I skipped therapy after that, only to find myself getting worse - day by day, week by week. I was terrified at the idea of depression and medication. At the age of 19, I had attempted suicide close to ten times. I would sit by the balcony of the apartment I was living in at weird hours of the morning and say my goodbyes in my head, and be too afraid to leap because my mum's face would flash in front of my eyes. I would take the blade and hold it to my wrists and say this is it, just a little deeper this time. The voices in my head grew louder and the rocks in my chest became heavier. I would think - maybe pesticide, maybe asphyxiation, maybe drowning. All these thoughts and yet, something was holding me back. Hope - perhaps?
There was literally no more order left in my life. I was in a terrible state when one of my friends had asked me to move in with her - fearing my safety. She made me breakfast, talked to me, made me take regular showers and planned dinner. I had the best friends in the world - to which I owe my life. They saved me; through God, through faith, through kindness, through understanding, through love, care and compassion. Then - it was rock bottom. I was on the edge of my life when I had no choice but to inform my parents.
They decided that I would return home. I will always remember that day. My best friends and I held hands on my bed - formed a prayer circle and prayed for my recovery. That very image still brings tears to my eyes. I came home and had no choice but to see a psychiatrist and this time, quitting wasn't an option. I was very quickly diagnosed and put on antidepressants. I go for psychotherapy once every two weeks. I wasn't able to leave my house for over a month but I have made some progress. My shoulders feel lighter - I do not have to carry the weight of the world. I have given up smoking and drinking, recovery is my only goal.
At 19 years old, I was this close to death. At 19 years old, I survived the darkest days of my life. At 19 years old, I fought for my survival and made it out alive. I made it out alive. You may think a 19 year old has yet to see the world, and I may be too young to say anything at all. But always remember, you are never alone. Maybe you think your sadness will always be a part of you, maybe the voices will keep talking to you, maybe your nightmares will never stop. But you do not have to do this on your own.

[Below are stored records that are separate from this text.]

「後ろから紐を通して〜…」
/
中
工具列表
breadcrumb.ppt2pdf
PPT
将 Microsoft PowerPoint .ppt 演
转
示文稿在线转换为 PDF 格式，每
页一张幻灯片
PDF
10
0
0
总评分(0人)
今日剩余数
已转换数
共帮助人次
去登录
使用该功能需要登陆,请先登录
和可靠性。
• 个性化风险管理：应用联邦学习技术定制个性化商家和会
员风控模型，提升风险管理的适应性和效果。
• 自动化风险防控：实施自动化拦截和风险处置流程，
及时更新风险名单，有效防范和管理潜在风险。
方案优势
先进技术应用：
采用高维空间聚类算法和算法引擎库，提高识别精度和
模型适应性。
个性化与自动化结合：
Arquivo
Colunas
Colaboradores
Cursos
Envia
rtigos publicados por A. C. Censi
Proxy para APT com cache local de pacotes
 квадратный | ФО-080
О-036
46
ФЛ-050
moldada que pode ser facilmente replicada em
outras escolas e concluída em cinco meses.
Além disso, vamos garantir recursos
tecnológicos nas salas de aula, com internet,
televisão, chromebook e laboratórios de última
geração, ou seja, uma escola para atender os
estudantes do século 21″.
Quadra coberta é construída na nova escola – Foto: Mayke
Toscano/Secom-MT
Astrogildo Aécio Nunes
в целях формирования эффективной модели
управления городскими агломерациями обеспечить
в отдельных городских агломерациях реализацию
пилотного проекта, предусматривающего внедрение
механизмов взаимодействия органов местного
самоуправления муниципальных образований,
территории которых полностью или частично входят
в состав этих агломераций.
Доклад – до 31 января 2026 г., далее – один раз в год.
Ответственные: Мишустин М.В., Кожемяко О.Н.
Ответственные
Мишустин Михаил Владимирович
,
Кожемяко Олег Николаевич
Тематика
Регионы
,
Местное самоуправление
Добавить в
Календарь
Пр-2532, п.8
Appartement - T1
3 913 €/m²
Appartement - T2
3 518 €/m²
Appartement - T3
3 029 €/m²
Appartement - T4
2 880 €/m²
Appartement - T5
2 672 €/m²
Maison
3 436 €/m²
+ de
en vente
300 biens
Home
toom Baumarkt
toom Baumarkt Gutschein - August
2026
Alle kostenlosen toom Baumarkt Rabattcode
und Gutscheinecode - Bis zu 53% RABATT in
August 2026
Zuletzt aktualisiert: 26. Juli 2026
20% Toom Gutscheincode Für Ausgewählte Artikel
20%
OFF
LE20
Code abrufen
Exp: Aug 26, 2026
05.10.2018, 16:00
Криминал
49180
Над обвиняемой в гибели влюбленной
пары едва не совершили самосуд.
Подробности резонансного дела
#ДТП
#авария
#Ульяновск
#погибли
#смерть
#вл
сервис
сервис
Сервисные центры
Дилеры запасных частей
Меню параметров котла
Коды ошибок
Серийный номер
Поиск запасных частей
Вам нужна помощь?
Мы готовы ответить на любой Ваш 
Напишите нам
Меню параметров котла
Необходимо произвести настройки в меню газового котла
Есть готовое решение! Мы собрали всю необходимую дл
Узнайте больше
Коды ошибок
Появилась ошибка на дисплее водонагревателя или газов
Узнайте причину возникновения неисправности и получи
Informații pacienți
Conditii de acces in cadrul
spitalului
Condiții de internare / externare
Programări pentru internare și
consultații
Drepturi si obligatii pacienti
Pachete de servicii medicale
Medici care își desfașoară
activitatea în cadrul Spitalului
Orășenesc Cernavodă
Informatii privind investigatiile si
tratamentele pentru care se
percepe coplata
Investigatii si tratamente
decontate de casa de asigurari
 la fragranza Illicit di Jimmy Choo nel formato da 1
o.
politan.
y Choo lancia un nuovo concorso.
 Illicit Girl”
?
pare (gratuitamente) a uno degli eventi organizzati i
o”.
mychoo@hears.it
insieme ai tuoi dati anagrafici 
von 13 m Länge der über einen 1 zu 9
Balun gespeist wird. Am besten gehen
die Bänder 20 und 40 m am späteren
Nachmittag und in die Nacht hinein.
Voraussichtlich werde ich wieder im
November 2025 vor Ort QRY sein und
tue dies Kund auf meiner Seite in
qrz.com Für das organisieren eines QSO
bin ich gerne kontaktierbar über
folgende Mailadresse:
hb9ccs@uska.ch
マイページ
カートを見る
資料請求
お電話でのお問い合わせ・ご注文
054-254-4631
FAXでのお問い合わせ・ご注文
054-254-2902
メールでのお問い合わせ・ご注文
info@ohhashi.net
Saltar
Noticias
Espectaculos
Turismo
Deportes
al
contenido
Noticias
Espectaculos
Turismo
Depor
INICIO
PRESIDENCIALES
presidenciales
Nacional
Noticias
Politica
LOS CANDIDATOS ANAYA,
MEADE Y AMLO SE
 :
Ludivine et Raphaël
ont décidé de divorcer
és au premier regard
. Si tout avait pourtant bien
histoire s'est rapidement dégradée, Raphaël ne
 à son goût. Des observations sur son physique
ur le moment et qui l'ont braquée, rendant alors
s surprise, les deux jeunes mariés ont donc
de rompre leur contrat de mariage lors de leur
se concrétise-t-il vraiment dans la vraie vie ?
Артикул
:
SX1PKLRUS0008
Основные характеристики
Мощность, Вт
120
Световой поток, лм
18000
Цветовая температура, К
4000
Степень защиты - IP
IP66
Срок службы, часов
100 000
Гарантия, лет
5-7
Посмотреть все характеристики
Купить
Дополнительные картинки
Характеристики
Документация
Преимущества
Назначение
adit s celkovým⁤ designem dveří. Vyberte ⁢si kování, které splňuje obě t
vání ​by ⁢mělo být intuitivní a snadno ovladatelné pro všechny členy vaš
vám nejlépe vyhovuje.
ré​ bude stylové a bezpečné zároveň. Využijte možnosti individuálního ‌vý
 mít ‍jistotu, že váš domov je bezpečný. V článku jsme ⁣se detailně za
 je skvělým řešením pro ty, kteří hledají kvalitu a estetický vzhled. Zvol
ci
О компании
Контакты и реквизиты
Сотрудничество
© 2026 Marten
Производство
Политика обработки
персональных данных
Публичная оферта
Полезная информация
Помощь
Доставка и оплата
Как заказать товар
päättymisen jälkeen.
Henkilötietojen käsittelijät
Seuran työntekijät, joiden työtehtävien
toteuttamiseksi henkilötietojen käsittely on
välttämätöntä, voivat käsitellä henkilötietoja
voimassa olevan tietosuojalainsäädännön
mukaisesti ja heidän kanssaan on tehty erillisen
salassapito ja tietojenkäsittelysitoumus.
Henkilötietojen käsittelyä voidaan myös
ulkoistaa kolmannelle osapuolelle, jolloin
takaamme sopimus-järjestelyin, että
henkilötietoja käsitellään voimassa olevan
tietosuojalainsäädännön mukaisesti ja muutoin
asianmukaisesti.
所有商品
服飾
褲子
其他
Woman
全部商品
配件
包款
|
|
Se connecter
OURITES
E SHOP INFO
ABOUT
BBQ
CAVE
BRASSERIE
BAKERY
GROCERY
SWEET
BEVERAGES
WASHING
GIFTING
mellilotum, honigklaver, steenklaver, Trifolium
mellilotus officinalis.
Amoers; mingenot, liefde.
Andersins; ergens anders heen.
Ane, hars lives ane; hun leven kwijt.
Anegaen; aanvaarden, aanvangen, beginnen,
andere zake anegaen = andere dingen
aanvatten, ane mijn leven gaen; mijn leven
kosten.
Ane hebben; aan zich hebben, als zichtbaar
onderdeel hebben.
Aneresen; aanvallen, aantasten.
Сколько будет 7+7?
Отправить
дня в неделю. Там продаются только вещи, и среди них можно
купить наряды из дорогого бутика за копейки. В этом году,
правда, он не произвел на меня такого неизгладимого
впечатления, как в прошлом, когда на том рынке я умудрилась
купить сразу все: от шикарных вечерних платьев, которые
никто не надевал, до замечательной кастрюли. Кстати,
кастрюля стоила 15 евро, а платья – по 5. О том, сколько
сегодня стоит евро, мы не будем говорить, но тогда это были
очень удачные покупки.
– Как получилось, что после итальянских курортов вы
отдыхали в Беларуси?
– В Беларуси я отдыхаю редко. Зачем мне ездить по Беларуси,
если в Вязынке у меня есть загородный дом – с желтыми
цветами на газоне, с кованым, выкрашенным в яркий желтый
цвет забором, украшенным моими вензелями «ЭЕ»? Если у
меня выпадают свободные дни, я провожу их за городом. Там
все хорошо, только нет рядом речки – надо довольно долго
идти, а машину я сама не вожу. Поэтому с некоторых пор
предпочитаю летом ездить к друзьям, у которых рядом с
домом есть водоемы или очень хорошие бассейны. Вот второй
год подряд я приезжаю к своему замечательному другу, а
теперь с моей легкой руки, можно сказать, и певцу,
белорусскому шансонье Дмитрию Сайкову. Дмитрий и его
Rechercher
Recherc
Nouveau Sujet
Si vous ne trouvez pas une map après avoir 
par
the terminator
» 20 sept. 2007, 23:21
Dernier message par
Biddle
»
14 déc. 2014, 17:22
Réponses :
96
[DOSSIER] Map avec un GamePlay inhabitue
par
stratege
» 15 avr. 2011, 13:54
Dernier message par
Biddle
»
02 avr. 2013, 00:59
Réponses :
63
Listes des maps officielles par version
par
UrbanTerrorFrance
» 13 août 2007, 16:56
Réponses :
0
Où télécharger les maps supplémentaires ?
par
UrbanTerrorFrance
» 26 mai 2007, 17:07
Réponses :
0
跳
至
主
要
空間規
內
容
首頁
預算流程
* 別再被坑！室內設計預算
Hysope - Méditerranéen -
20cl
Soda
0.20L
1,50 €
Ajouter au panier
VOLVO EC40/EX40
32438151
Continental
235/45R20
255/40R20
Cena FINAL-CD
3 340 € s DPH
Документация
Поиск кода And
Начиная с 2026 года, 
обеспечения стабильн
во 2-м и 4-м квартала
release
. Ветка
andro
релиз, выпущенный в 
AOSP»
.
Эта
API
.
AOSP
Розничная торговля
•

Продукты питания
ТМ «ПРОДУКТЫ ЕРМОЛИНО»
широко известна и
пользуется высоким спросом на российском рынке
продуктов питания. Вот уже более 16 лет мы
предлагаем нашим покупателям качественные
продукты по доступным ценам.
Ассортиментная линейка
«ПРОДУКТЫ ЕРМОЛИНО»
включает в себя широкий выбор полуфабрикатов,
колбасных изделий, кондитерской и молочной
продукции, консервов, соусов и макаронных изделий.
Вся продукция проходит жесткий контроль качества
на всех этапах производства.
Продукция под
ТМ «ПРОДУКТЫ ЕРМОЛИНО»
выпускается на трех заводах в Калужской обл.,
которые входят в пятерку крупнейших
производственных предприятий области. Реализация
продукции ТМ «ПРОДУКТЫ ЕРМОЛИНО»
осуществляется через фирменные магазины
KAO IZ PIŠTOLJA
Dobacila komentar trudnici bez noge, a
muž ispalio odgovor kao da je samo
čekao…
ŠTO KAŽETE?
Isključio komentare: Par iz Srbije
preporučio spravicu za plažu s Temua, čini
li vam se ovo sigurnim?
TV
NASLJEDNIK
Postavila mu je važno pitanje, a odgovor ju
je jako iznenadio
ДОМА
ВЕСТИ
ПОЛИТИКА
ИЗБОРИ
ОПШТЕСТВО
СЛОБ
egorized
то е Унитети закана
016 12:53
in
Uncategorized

Just today I returned from a vacation with my family - we really needed it. We went out to dinner and I saw probably the prettiest sunset in the world - it's on my Instagram account! Then, we decided to go shopping and I walked into a bookstore and flipped one of the self-help books and came across a quote that caught my attention - " it is better to light one candle, than to curse at the dark".
I'd like to think that that was life's way of telling me that better days are coming and that; was my new beginning.
That was my sunset, that was my new beginning.
**I am a fighter, and I am worthy of life.